Print, from the listing below, the lines starting at the line containing "Напишите нам" and ending at the line containing "производства влажных", exactly as they stand, and print nothing else.

(GIVEN RECORDS Opens)

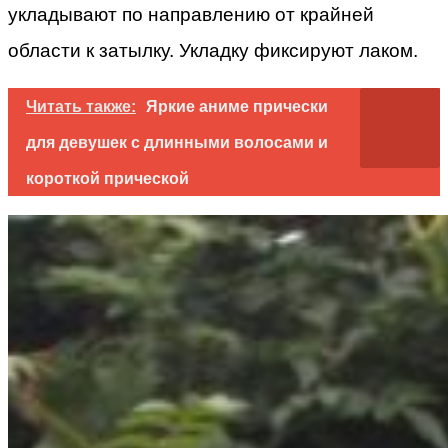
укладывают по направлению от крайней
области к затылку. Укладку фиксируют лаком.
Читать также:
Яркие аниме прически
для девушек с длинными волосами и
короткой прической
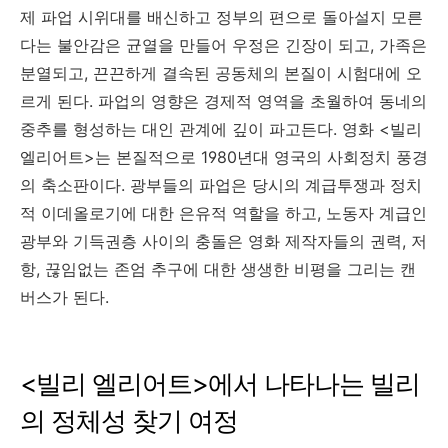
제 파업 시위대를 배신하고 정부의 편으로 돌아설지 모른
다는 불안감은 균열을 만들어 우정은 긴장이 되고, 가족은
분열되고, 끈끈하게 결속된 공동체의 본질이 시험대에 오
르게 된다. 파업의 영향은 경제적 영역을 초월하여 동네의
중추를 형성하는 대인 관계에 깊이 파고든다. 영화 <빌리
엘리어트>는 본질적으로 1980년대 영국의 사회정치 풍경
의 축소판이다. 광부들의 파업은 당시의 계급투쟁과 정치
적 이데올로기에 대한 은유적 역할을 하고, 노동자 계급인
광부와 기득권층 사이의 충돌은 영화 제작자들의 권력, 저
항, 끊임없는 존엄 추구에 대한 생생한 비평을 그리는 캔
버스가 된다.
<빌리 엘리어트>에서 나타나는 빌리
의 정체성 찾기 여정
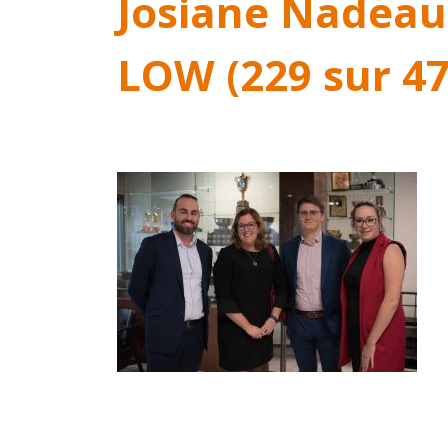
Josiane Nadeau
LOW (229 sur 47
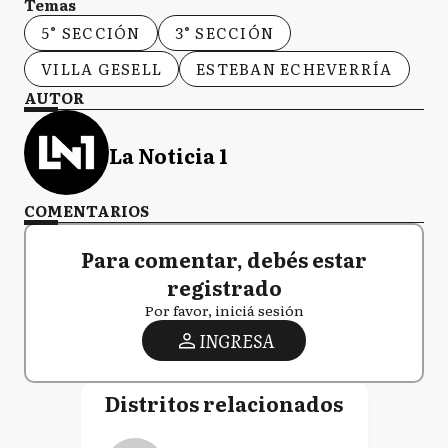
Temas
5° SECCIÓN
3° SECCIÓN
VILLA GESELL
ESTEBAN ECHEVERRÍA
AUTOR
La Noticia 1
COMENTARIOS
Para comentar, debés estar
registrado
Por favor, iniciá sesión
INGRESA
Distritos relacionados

(GIVEN RECORDS Closes)
(GIVEN RECORDS Opens)

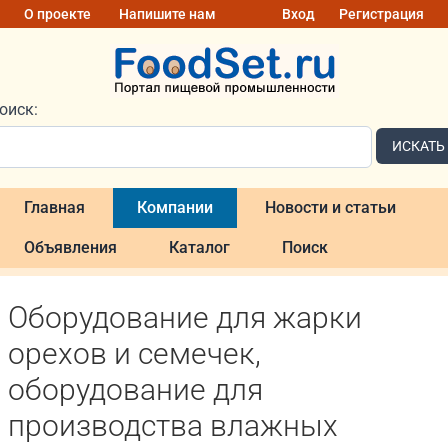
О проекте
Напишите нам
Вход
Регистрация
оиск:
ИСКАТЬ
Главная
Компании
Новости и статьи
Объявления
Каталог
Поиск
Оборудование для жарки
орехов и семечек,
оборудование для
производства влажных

(GIVEN RECORDS Closes)

- [COMPLETED TASK]:
Напишите нам
Вход
Регистрация
оиск:
ИСКАТЬ
Главная
Компании
Новости и статьи
Объявления
Каталог
Поиск
Оборудование для жарки
орехов и семечек,
оборудование для
производства влажных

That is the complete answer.